As part of the aforementioned efforts to get students to try out some other LLMs, we did an activity using Claude to do a textual analysis of Francis Fukuyama’s ‘End of History’ essay, comparing it to our own analysis (Claude does pretty well!)
An activity aimed at fostering critical thinking of AI output. Having given the students an explanation of comparative advantage and having done some activities, we generated explanations from the AI. We then analysed these for accuracy, also exploring prompting techniques to see if we could get better explanations and also compare different models. I hoped with this activity to show that AI can be useful in explaining things, but the output needs to be considered critically, and as a complement to other sources of knowledge.
On the same topic of comparative advantage, we played a game which I designed with the help of AI, where students play the role of countries who have to make decisions about allocation of resources and then how to trade. I found this very valuable to reenforce this concept whilst having fun in the classroom, though the negotiation element brought out the bad side of some students!
Attendance
My final comment on this most recent course, is that I enjoyed some of the best attendance rates I have ever had. Hopefully the sessions were interesting and reasonably well taught, which will help, but the main element was the group assessment. Students worked in their groups during class time, and many activities were directly related to completion of the assessment. I therefore told students that non-attendance was equivalent to not contributing to their group, and that if this persisted they would be removed from the group and have to an individual piece of work, which would effectively leave them with more to do.
This ‘stick’ approach had to be enforced, a couple of students who rarely turned up did end up being told to do separate work. For the rest I sent emails after every session missed with warnings, and then followed-up in-person at the next session I saw them. At least partly due to this approach, I had very good attendance, a lively classroom atmosphere, and generally good engagement with the module.
I have written before about attendance, and the possible downside that this sort of compelled attendance can backfire if you force students to come in who do not want to be there. I felt this to some degree, and this relates to the previous point on making sure I have their attention throughout, but overall the impact of having plenty of people in attendance was positive, especially with a piece of group work for them to focus on completing.

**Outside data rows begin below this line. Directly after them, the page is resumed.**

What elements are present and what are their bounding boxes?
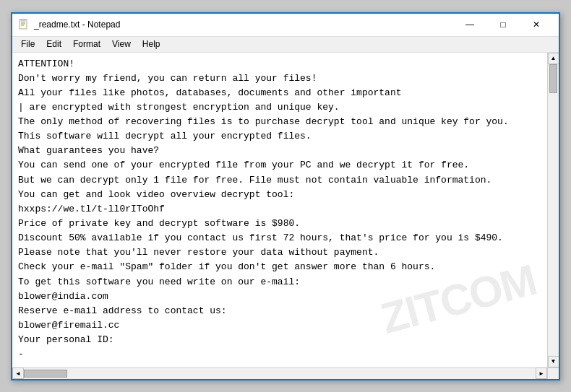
minimize-button[interactable]: — [453, 14, 486, 35]
scroll-right-button[interactable]: ► [536, 367, 547, 379]
scroll-h-track[interactable] [24, 368, 536, 379]
close-button[interactable]: ✕ [520, 14, 553, 35]
title-bar: _readme.txt - Notepad — □ ✕ [12, 14, 559, 37]
scroll-down-button[interactable]: ▼ [548, 356, 559, 367]
title-bar-controls: — □ ✕ [453, 14, 553, 35]
menu-edit[interactable]: Edit [40, 38, 67, 51]
scroll-h-thumb[interactable] [24, 370, 67, 378]
scrollbar-corner [547, 367, 559, 379]
notepad-window: _readme.txt - Notepad — □ ✕ File Edit Fo… [11, 12, 560, 380]
menu-format[interactable]: Format [67, 38, 106, 51]
menu-file[interactable]: File [15, 38, 40, 51]
title-bar-left: _readme.txt - Notepad [18, 19, 120, 30]
scroll-left-button[interactable]: ◄ [12, 367, 24, 379]
main-content: ATTENTION! Don't worry my friend, you ca… [12, 53, 559, 379]
window-title: _readme.txt - Notepad [34, 19, 120, 30]
vertical-scrollbar: ▲ ▼ [547, 53, 559, 367]
text-editor[interactable]: ATTENTION! Don't worry my friend, you ca… [12, 53, 547, 367]
svg-rect-1 [21, 19, 25, 21]
scroll-up-button[interactable]: ▲ [548, 53, 559, 64]
menu-view[interactable]: View [106, 38, 137, 51]
notepad-icon [18, 19, 30, 30]
scroll-v-thumb[interactable] [549, 64, 557, 93]
scroll-v-track[interactable] [548, 64, 559, 356]
horizontal-scrollbar: ◄ ► [12, 367, 547, 379]
maximize-button[interactable]: □ [486, 14, 520, 35]
menu-bar: File Edit Format View Help [12, 37, 559, 53]
bottom-bar: ◄ ► [12, 367, 559, 379]
menu-help[interactable]: Help [137, 38, 166, 51]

Conclusion and practical steps
Overall I was happy with how the course went, though as I discussed in my last post, I do worry about the degree to which students will retain what we learnt. If I ask them about the ideas again in 6 months time, how much will they remember, what about in 2 years time? Next year I will be thinking about sequencing repetition of central ideas to try and get better retention, along with continued adaptation to emerging new AI technology. Some practical steps:
Are your students using AI or more traditional search? In both cases are they taking steps to get the best out of it? If you are worried they are not, either you or someone else teaching on the programme needs to guide them.
Consider producing lecture summaries and using some AI help to make recordings more interactive.
There are lots of interesting ideas about using AI in workshops (some of which I will write about soon). If you aren’t doing this yet, consider some of the things I have mentioned and think how these could complement what you are doing already.
Does your assessment strategy encourage attendance? If not can you change it? Offer both a carrot (well-designed, engaging sessions), and a stick (lost marks or other things to make life difficult). Only do this if you really think it is important that you need people in the room, there are cases where this may not be so important.